Thinking

Forget the network, go organic

I’ve always disliked the term ‘networking’. For me, a network conjures images of pipes or rails, conduits soullessly transporting stuff from one place to another. Networks have almost no resonance for complex interrelationships between living beings – the very heart of legal services.

Thinking about law firms – and their relationships with their work-givers – in organic terms has always made far more sense to me. So, rather than think about networks I like to think about organic systems, and how the law firm (entity, organism) might exist in a complex ecology consisting of other law firms, clients and non-clients.

It seems to me manifest that the law firm itself is better described in organic terms – as a collective entity perhaps – than a network. Each firm consists of differently-sized organisms (departments, groups, teams) with differing characteristics, all existing under the same environmental conditions but with very different needs and outputs.

These different components exist in a symbiotic relationship with one another, where degrees of dependency will vary; very often a function may not be strictly necessary, but may enhance the function of another part of the system.

Law firms are often subject to inorganic (network) thinking. A good example is having a single system for rewarding referrals. This will naturally discriminate, as one type of partner may have referral work coming out of their ears while another type of partner might have to work like mad to get them, and this will inevitably affect income and lead to accusations that certain partners are not “pulling their weight”.

This kind of thinking extends to all manner of other inputs and outputs – identical target hours across departments, the ‘firm rate’ for work whatever it happens to be, the same credit system for business development where different businesses work very differently – and keeps on going, until those whose work-type gifts them with the most opportunities get most reward and those who don’t, er, don’t.

Support teams tend to suffer grievously under this regime, notwithstanding the plain fact that the better your bells and whistles – commercial regulatory, tax, financial services – the better your core transactional practices will be.

Your corporate practice, for instance, probably has a symbiotic relationship with the tax team. The corporate team functions better when the tax team is happy and thriving, and the tax team would probably struggle without the corporate team. The workflow is almost always going to be in one direction, but how many firms have a bonus or appraisal system which reflects this asymmetry or accords the tax department the true value of its expertise?

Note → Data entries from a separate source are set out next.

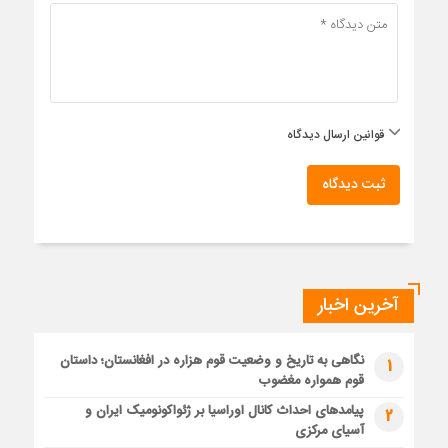
قوانین ارسال دیدگاه
ثبت دیدگاه
آخرین اخبار
نگاهی به تاریخ و وضعیت قوم هزاره در افغانستان؛ داستان
1
قوم همواره مغضوب
پیامدهای احداث کانال اوراسیا بر ژئواکونومیک ایران و
2
آسیای مرکزی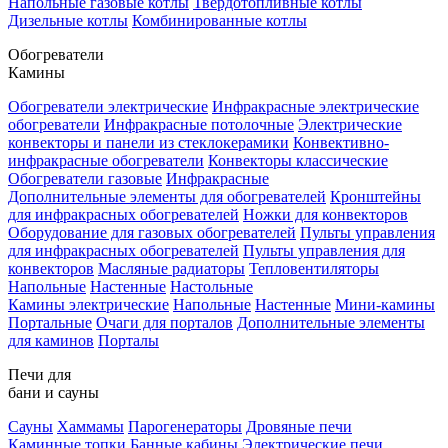
Напольные газовые котлы
Твердотопливные котлы
Дизельные котлы
Комбинированные котлы
Обогреватели
Камины
Обогреватели электрические
Инфракрасные электрические
обогреватели
Инфракрасные потолочные
Электрические
конвекторы и панели из стеклокерамики
Конвективно-
инфракрасные обогреватели
Конвекторы классические
Обогреватели газовые
Инфракрасные
Дополнительные элементы для обогревателей
Кронштейны
для инфракрасных обогревателей
Ножки для конвекторов
Оборудование для газовых обогревателей
Пульты управления
для инфракрасных обогревателей
Пульты управления для
конвекторов
Масляные радиаторы
Тепловентиляторы
Напольные
Настенные
Настольные
Камины электрические
Напольные
Настенные
Мини-камины
Портальные
Очаги для порталов
Дополнительные элементы
для каминов
Порталы
Печи для
бани и сауны
Сауны
Хаммамы
Парогенераторы
Дровяные печи
Каминные топки
Банные кабины
Электрические печи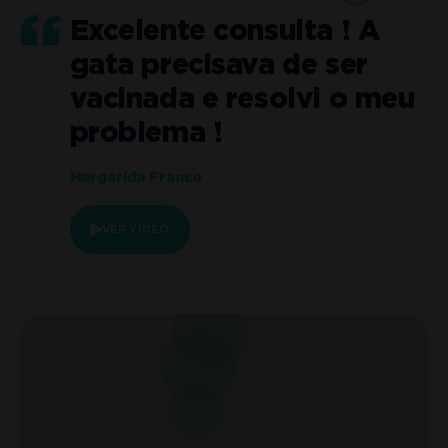
Excelente consulta ! A
gata precisava de ser
o
vacinada e resolvi o meu
problema !
Margarida Franco
VER VÍDEO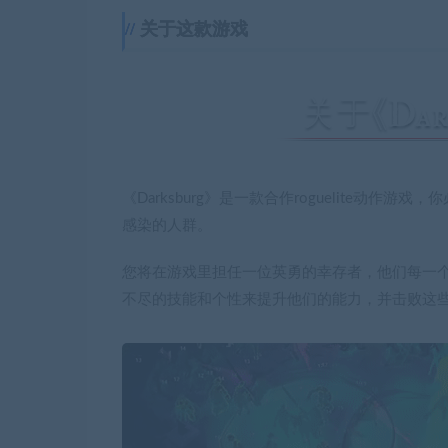
关于这款游戏
《Darksburg》是一款合作roguelite
感染的人群。
您将在游戏里担任一位英勇的幸存者，他们每一
不尽的技能和个性来提升他们的能力，并击败这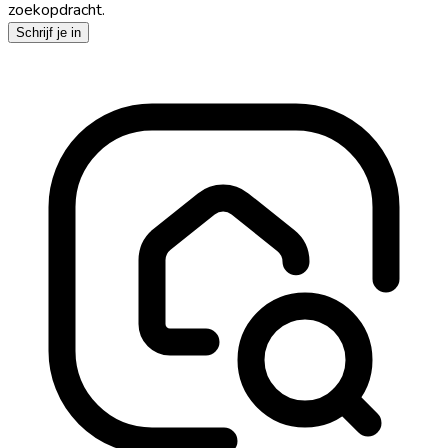
zoekopdracht.
Schrijf je in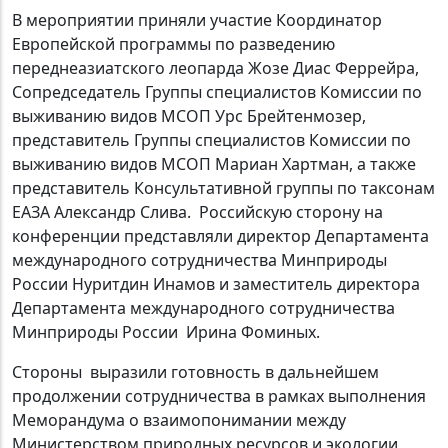
В мероприятии приняли участие Координатор
Европейской программы по разведению
переднеазиатского леопарда Жозе Диас Феррейра,
Сопредседатель Группы специалистов Комиссии по
выживанию видов МСОП Урс Брейтенмозер,
представитель Группы специалистов Комиссии по
выживанию видов МСОП Мариан Хартман, а также
представитель Консультативной группы по таксонам
ЕАЗА Александр Слива. Российскую сторону на
конференции представляли директор Департамента
международного сотрудничества Минприроды
России Нуритдин Инамов и заместитель директора
Департамента международного сотрудничества
Минприроды России Ирина Фоминых.
Стороны выразили готовность в дальнейшем
продолжении сотрудничества в рамках выполнения
Меморандума о взаимопонимании между
Министерством природных ресурсов и экологии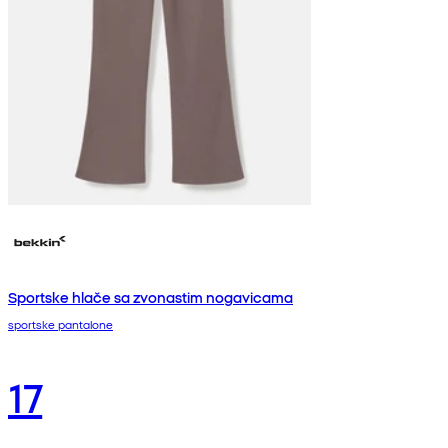
Sportske hlače sa zvonastim nogavicama
sportske pantalone
17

Organic systems also provide not just for growth – you can do that with a network – but cultivation.

Some of the parlance has made its way into law firm thinking – it is quite common to hear about cultivating your clients, though I wonder how many clients feel nurtured. Think of them as you might a kitchen herb-garden – a thing of beauty and utility which rewards careful and consistent attention and which will go out of control and eventually die off if you neglect it.

Alumni are also worth cultivating. There may be obvious benefit of having a friendly leaver go in-house, but most associates and partners go to other law firms, and there can be – alas – some kind of grief when this happens, which often defies logic.

Applying the more sophisticated logic of diverse, symbiotic ecologies works here too. If a departing partner is going to a much bigger firm, they’re going to be able to do work they can’t do on your platform, and if you nurture the onward relationship, you’ll stand a good chance of pleasing your mutual clients and getting work the partner may not be able to do in their new firm.

Equally, if the partner is going to a smaller, perhaps cheaper firm, there’s no mileage in necessarily fighting them for what could quickly become unprofitable work; you’ll both lose. Much better to nurture that connection. For some really advanced thinking, there’s nothing more powerful than sending an associate you aren’t going to make partner into another situation with a guaranteed income-stream from clients where they have a good relationship.

If you’re still sceptical, remember that your alumni know you – the cornerstone of any successful referral. Make it a natural, even pleasant, thing to do, and everybody wins.

If you’re in law firm management, ask yourself: are you going to be more successful as a gardener, or an engineer? Cultivating or controlling? Tending or telling?

My advice, forget the network and go organic. You’ll be healthier for it, trust me.